En la discusión del paquete de medidas de mitigación del alza de combustibles, el PPD y la DC se descolgaron del sector y votaron a favor del proyecto tras un acuerdo con el ministro del Interior, Claudio Alvarado, respecto a una norma particular referida al impuesto a las pymes.
El descuelgue hizo eco en el resto de la oposición puesto que el acuerdo adoptado puertas adentro era hacer un punto político y rechazar la norma para que fuera enmendada en el Senado.
Consultado por EL DÍNAMO, el jefe de bancada de diputados PPD, Raúl Soto, afirmó que “podemos caminar y mascar chicle a la vez. La oposición puede articularse para fijar límites y defender principios, pero también para ordenar el debate, priorizar las materias más sensibles y proponer mejoras concretas”.
Y acota: “Eso no impide dialogar con el Gobierno para mejorar las iniciativas. Desde el PPD vamos a actuar con responsabilidad. Ni obstruccionismo automático ni cheque en blanco”.

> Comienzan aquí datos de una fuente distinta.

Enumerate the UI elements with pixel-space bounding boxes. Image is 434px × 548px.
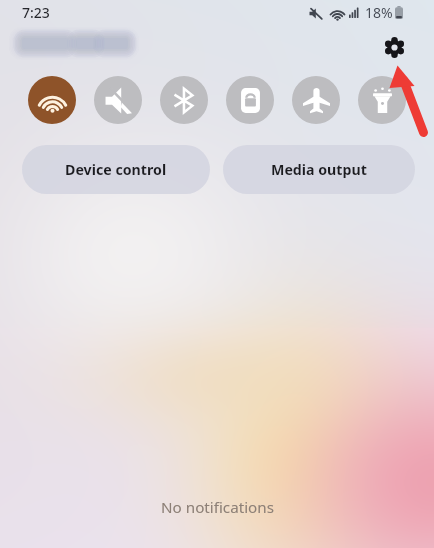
staticText: Device control (65, 160, 167, 179)
staticText: 7:23 (22, 3, 50, 22)
button[interactable]: Settings (378, 31, 410, 63)
button[interactable]: Bluetooth (160, 76, 208, 124)
button[interactable]: Sound off (94, 76, 142, 124)
staticText: 18% (365, 3, 393, 22)
button[interactable]: Device control (22, 145, 210, 194)
button[interactable]: Flashlight (358, 76, 406, 124)
button[interactable]: Media output (223, 145, 415, 194)
button[interactable]: Airplane mode (292, 76, 340, 124)
staticText: No notifications (161, 497, 274, 518)
staticText: Media output (271, 160, 367, 179)
button[interactable]: Wi-Fi (28, 76, 76, 124)
button[interactable]: Auto rotate (226, 76, 274, 124)
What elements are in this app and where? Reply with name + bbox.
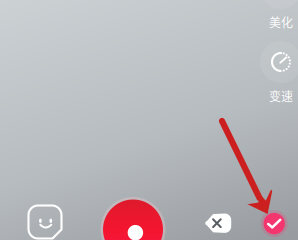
button[interactable]: Delete clip (202, 210, 234, 236)
button[interactable]: 美化 (257, 0, 298, 36)
button[interactable]: Stickers (23, 200, 67, 240)
staticText: 变速 (269, 87, 293, 105)
button[interactable]: Record (99, 196, 167, 240)
staticText: 美化 (269, 13, 293, 31)
button[interactable]: 变速 (257, 52, 298, 104)
button[interactable]: Confirm (259, 209, 289, 239)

En el resto de la oposición no lo ven del mismo modo.
La senadora Daniella Cicarni (PS) calificó como un proyecto de “contrabando” la iniciativa del Gobierno al contener modificaciones al sistema tributario.
“El Partido Socialista de Chile tiene una sola posición: no solo rechaza, sino que le solicita al Gobierno que retire la reforma tributaria de contrabando que se pretende instalar para aliviar la billetera al 1% más rico, mientras que al mismo tiempo terminan pagando la cuenta las familias de clase media y familias trabajadoras de nuestro país”.
La diputada Carolina Tello, jefa de bancada del FA, acotó que “rechazamos con claridad que el Gobierno de Kast condicione la reconstrucción de viviendas a rebajas de impuestos para los más ricos (…) Estamos disponibles para dialogar, pero con reglas claras: las políticas públicas se discuten en el Parlamento, con transparencia y de cara a la ciudadanía”.